Website
Insight

Ensure your website is available and usable for everyone at all times.

Vodjo

This article provides guidance to help ensure your website is available, accessible, secure and usable for everyone at all times.

1. Availability, reliability, resilience and stability

  • Read fix and overloaded server to detect and prevent spike issues.
  • Remove unnecessary images, video, scripts and fonts. Just focuses on delivering the functionality the people using your site really need
  • Optimizing your images may significantly reduce your server bandwidth usage.
  • Offload as much of your static content to CDNs as possible. Common providers are: AWS, Azure, Cloudflare, Google Cloud, Firebase.
  • Check if your CDN has any optimizations that are easy to turn on, such as dynamic image compression, text compression, or automatic minification of JS and CSS resources.
  • Optimizing HTTP caching can significantly reduce demands on your servers with minimal code change. Additionally, audit in Lighthouse can help you quickly detect resources that aren’t being cached.

2. Accessibility

  • Focus on accessibility, which is more important than ever because more people with a variety of needs are probably accessing your site
  • Determine what’s working and what needs improvement. Use extension tools that can guide you through a manual accessibility audit of your site.
  • Understand specific topics like keyboard navigation and screen reader support and run an audit to catch common accessibility issues.
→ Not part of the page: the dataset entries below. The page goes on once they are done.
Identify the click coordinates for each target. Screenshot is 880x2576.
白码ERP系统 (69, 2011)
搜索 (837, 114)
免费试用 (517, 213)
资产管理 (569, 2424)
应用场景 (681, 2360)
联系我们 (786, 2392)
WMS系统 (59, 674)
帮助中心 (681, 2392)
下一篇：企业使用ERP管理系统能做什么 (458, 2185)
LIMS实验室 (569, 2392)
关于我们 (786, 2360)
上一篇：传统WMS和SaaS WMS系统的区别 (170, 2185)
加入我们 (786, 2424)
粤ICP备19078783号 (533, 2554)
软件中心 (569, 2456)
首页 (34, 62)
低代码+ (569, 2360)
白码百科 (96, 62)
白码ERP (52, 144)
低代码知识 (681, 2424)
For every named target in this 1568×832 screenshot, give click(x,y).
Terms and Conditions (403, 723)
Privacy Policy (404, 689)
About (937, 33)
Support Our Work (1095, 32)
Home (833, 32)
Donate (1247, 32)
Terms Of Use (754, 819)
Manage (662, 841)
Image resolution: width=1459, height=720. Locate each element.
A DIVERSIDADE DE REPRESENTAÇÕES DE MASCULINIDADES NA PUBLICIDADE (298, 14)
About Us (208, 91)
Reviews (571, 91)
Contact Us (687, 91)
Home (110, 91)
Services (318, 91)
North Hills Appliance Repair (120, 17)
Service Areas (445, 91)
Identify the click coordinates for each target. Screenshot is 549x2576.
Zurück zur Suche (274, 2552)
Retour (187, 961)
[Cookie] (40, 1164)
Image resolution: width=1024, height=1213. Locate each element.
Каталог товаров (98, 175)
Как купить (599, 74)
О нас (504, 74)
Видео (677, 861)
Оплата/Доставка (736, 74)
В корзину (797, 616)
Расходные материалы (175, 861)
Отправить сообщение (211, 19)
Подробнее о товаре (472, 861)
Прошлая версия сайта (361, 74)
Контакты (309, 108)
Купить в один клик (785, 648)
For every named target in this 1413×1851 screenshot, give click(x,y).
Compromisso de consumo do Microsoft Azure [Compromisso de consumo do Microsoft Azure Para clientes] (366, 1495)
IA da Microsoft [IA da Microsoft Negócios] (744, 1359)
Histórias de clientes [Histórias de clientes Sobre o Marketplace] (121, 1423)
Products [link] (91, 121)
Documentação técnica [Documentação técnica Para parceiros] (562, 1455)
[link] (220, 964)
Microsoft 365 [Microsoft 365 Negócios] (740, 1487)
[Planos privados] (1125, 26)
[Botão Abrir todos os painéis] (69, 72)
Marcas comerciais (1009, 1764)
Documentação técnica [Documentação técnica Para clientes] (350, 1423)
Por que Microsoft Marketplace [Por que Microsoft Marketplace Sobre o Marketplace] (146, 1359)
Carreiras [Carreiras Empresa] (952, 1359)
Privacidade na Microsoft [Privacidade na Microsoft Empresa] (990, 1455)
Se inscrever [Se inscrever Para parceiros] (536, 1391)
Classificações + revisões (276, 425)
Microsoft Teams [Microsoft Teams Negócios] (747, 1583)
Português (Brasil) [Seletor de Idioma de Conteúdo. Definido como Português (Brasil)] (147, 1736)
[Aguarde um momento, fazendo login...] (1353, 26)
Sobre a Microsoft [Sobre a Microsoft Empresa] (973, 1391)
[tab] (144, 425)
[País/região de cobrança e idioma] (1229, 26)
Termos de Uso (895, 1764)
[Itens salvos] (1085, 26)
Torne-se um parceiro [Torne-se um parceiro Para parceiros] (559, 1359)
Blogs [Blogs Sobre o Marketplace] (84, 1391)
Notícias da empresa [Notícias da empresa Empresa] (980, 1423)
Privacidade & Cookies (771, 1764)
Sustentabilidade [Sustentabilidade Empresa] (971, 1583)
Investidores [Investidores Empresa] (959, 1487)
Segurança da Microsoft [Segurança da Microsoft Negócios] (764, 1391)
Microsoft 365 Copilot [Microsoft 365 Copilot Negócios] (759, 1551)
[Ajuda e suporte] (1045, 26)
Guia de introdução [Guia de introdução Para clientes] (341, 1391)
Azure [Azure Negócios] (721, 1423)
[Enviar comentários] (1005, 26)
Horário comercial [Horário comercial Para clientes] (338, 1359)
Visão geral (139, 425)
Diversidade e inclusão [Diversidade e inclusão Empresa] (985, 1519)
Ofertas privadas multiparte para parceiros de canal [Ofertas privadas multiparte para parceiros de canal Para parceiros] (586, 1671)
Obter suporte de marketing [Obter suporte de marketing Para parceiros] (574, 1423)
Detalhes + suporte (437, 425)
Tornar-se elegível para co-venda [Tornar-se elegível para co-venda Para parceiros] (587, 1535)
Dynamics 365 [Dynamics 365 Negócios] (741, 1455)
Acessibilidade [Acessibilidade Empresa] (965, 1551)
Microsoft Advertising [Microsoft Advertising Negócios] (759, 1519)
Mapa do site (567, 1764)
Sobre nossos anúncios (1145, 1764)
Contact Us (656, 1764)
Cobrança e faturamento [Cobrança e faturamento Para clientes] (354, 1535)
3. Identity, security and privacy

People need to access content on topics that are extremely private. Websites need to protect this sensitive user data at all costs and convince people that their personally identifiable information (PII) is safe.

4. Usability, UI and UX

  • Audit the usability of your site’s core functionality and make sure it’s as simple and easy to use as possible.
  • Consider using distinct colors and fonts that stand out from the rest of your page content. Keep your writing empathetic, focused on people’s needs, and be transparent about what kind of service to expect
  • Look for opportunities to minimize physical interactions and suggest those changes to your product team
  • Review the principles of good mobile design and try out your CUJs (Critical User Journeys) on various mobile devices to make sure there aren’t any glaring issues.
  • Refactor your site to use responsive design patterns as much as possible.
  • Ensure that your forms are efficient and well-designed

5. SEO

It is important to ensure that your sites are discoverable by all search engines. For example, nowadays people are looking for critical health-and job-related information

6. Performance

  • Optimizing your load performance could be a way to offset the headwind of reduced bandwidth. Additionally, reducing the number of bytes that need to be sent over the network in order to load your pages will give you the same effect
  • Images are the number one cause of bloat on the web. You might be able to significantly reduce your website’s bandwidth usage by optimizing your images.
  • Running some test will help you discovering your top performance improvement opportunities.
  • Enabling text compression to reduce the network size of text resources. This is often an easy performance win that requires minimal technical investment.
  • The Fixing website speed cross-functionally will help you learn how to collaborate with and get buy-in from other departments.
  • Lastly, using standardized lazy-loading for images to minimize requests for images so that people may never actually see them. Browser compatibility is not 100% effective but the feature can be treated as a progressive enhancement.